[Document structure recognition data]
#####

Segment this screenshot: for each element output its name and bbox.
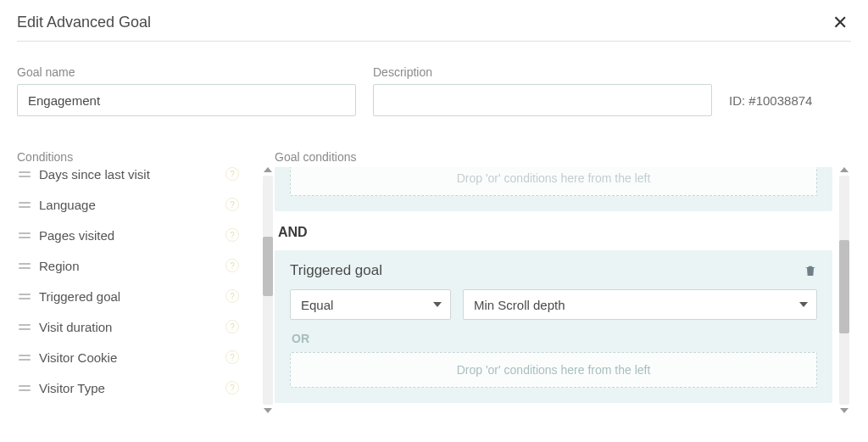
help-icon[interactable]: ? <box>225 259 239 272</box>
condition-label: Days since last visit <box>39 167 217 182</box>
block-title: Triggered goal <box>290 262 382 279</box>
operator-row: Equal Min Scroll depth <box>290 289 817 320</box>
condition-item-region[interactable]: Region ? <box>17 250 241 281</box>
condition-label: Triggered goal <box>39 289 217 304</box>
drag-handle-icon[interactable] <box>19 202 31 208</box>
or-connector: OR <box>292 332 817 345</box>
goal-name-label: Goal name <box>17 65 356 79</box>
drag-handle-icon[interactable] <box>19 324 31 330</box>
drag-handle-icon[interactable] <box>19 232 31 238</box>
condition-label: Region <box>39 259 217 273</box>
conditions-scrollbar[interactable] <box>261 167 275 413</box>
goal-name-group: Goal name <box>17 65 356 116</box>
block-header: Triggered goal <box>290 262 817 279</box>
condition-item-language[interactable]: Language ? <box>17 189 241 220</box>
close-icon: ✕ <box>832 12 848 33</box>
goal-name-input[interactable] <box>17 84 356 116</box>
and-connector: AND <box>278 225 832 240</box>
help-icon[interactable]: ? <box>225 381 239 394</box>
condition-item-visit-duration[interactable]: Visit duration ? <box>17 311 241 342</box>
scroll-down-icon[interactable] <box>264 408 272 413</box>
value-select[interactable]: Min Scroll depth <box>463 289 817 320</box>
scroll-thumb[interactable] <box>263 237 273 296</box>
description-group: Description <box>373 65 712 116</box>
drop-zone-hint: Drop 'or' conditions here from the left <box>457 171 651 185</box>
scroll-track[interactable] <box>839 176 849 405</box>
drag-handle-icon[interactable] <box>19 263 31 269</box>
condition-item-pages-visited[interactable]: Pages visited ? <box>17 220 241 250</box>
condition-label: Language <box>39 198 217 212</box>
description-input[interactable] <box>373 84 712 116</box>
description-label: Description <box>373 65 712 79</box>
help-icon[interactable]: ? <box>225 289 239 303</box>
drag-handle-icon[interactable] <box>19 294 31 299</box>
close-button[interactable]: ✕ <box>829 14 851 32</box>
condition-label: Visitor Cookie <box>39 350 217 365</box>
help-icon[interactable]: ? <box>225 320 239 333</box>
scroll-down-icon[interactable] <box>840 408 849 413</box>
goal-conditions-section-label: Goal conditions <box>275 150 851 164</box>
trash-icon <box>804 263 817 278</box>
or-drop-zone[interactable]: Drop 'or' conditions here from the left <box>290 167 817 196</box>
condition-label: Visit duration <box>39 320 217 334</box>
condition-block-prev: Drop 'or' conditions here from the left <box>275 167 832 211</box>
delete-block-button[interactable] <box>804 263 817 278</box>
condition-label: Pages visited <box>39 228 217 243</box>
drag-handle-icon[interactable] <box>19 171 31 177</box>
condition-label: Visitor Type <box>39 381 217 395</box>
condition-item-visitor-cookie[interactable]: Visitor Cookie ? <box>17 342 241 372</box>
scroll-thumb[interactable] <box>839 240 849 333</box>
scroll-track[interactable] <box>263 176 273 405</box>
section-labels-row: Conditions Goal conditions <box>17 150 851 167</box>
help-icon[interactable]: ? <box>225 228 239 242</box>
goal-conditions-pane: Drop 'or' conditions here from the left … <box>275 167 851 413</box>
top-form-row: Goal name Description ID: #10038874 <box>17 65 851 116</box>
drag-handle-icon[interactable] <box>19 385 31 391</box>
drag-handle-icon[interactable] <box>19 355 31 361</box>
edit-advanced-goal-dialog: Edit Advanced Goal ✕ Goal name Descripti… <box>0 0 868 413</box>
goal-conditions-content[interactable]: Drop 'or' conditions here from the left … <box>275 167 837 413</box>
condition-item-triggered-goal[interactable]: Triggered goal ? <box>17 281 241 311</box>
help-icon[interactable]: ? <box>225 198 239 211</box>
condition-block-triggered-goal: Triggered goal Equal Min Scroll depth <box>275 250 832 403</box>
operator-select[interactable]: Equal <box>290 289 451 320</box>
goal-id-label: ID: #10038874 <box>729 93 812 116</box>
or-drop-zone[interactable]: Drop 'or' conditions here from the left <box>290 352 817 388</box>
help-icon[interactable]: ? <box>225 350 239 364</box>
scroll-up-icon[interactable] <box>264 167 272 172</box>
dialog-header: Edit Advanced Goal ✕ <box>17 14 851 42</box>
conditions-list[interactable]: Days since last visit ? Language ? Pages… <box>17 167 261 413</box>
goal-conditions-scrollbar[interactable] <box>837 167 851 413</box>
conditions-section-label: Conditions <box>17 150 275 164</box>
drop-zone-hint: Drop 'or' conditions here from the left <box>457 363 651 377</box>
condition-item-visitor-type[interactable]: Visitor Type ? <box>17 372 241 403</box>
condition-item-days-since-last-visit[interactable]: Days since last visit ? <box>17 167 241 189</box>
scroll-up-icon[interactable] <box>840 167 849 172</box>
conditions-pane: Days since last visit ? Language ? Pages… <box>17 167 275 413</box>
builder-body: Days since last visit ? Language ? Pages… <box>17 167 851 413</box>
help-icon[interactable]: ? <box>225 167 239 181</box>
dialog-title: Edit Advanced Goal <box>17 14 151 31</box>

#####

* **WHAT THE EXERCISE ASKS**
Among the lines above, find the ones containing "Visitor" and copy them.

* **REPLY TO THE TASK**
condition-label: Visitor Cookie <box>39 350 217 365</box>
condition-label: Visitor Type <box>39 381 217 395</box>
condition-item-visitor-cookie[interactable]: Visitor Cookie ? <box>17 342 241 372</box>
condition-item-visitor-type[interactable]: Visitor Type ? <box>17 372 241 403</box>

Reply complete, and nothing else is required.